◆ **ASSIGNED TASK**
Return the data below in full. Keep each character unchanged.

(Collected data)

[Start of Attachment]

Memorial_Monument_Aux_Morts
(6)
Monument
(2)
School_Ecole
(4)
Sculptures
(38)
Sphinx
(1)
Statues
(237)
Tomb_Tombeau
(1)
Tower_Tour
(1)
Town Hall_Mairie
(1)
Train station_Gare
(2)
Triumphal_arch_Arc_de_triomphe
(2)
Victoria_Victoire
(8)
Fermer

[End of Attachment]

◆ **TASK ANSWER**
Memorial_Monument_Aux_Morts
(6)
Monument
(2)
School_Ecole
(4)
Sculptures
(38)
Sphinx
(1)
Statues
(237)
Tomb_Tombeau
(1)
Tower_Tour
(1)
Town Hall_Mairie
(1)
Train station_Gare
(2)
Triumphal_arch_Arc_de_triomphe
(2)
Victoria_Victoire
(8)
Fermer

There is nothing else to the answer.